How to: Choose the Right SD Card

Dear App Store,

I have a confession to make. You thought I’d be loyal to a few core apps, but in reality, I download and delete all the time. I’m curious. I want to explore all the options out there. It’s just, there’s never enough space in my phone’s memory. I even tried to get an SD card, but there are so many different types, it’s hard to know which one to buy…

Until now.

Confronted by the huge wall of SD cards at the store, or the ever expanding choices online? Here’s your SD card primer.
 
sd cards
 
First, SD cards are divided by type, class, and storage capacity.
 

When do you need a regular SD card?

The size of SD card you’ll need is generally indicated on the device. However, as a general rule, bigger devices use bigger cards. For example, both my Panasonic point-and-shoot camera and my spankin’ brand new Nikon DSLR use regular-size SD cards. Be aware, though, that your device (especially if it’s older) may not support SDHC or SDXC cards. It’ll say if it does, either in the instruction manual or on the side of the device.

When do you need a mini SD card?

I personally have never had a device that requires a mini SD card. However, some of the older cellphones out there accept them.

When do you need a micro SD card?

Now, this is what you came here for. Nearly all smartphones nowadays have a micro SD slot. There are, of course, some that don’t–Apple’s iPhone does not have an SD card slot, and neither does the HTC One–and some people argue that they aren’t even necessary. However, if you have anything lower than a high-end smartphone, it is quite possible that you need a little extra storage space for all those apps, music, and data you’ve got stored on your phone.

At the moment, these “micro” memory cards are the smallest available. Can you imagine? A long, long time ago (or not so long ago for some), personal computers were sold with a mere 2 KB of hard drive memory! And now? We’re talking about micro external memory cards that hold up to 2TB–you should be impressed, I tell you.
 

The Types

Besides the physical size of the card, Secure Digital (SD) cards are also divided into types: SD, SDHC, and SDXC. These different names really indicate the potential storage capacity of the cards, as well as the read/write speed. Regular SD cards are small, about 2GB. The SDHC card ranges from 4-32 GB in storage capacity, while the SDXC card (a high-performance version of the SDHC card) ranges from 48 GB and above.

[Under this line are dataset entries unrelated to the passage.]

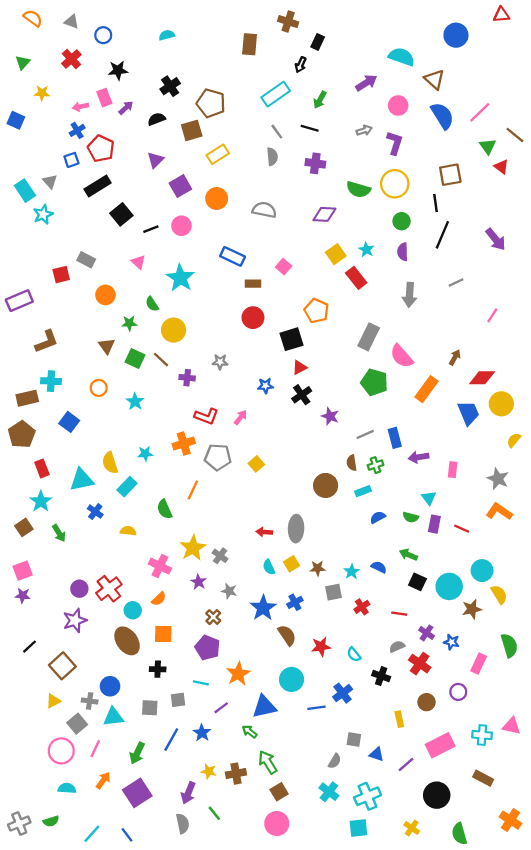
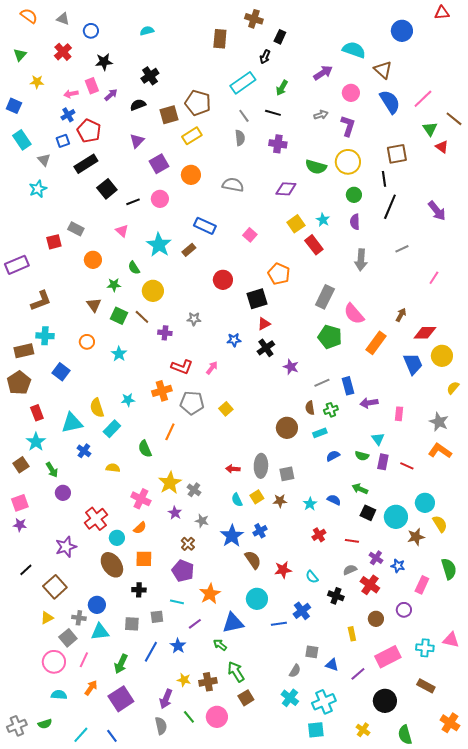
brown pentagon: (211, 103) -> (198, 103), moved
cyan rectangle: (25, 191) -> (22, 140), moved
brown rectangle: (253, 284) -> (189, 250), moved, turned -40
purple circle: (79, 589) -> (63, 493), moved
gray square: (333, 592) -> (287, 474), moved
pink circle: (277, 824) -> (217, 717), moved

SDHC cards are cheaper than the SDXC type, which makes them a good option for mid-range smartphones and below. However, the SDXC format was designed to meet the speed and performance requirements of high-resolution DSLRs and video cameras. As such, if you need to expand your storage capacity for a high-end smartphone that you use regularly for taking photos and video, it may be recommendable to invest in a SDXC card rather than the normal SDHC type.
 

The Classes

 
sd classes
 
Classes are numbered, ranging from 2-10 depending on read/write speeds. Prices vary widely according to the class number and the MB desired (and the brand–remember, you pay a premium for that fuzzy feeling of brand security). Mostly, prices change depending on the class number, since a higher class means that the SD card boasts faster processing capability and thus ends up more expensive than its slower counterparts. But wait! Don’t leave and feel like you’ve got to buy the most expensive card out there!

In simple terms:

Class 2: (2 MB/s)
Only used in standard quality recording.  I don’t think that anyone should buy a class 2 card for any kind of device. (Except, of course, for the one I bought for my first digital point-and-shoot camera and still use more than 7 years later….)

Class 4 & 6: (4 & 6 MB/s)
It records video in High Definition and Full HD. There is definitely a big step up from the Class 2 cards. You should get one of these for your smartphones, since most of them have the option to record in HD and they also take high definition pictures. Between these two, there’s not much of a perceivable difference if you use it for your smartphone. I generally use class 6 since the performance is a bit better and prices are not that different from the class 4’s.

Class 10 (10 MB/s)

They are generally used in DSLR cameras and they are more expensive than the class 6. (by almost double). If you want the best of the best you could get one for your smartphone but it’s not really worth the money since you won’t be able to notice it. Do get this for your DSLR camera, though.

Finally make sure that your smartphone is compatible with certain cards, almost all are compatible with Class 4’s but not all are compatible with 10’s–especially the older smartphones.
 

What You Should Do

 
raining numbers
 
So which SD card should you get for what?

Obviously, the physical size of SD card is determined by the device. If your device calls for a micro SD card, you can’t go out and buy a regular-sized card and expect it to fit. Look inside the device or its manual. The type will be specified there.

As for everything else, we’ve made a convenient table with recommendations:
 
sdcards table
 
That is, first determine what physical size you need for your device. Then, if you need the card for taking high-resolution photos and video, you may want to choose a SDXC type. Otherwise, get a SDHC card. And lastly, depending on your needs, find the class number you should get based on the table above.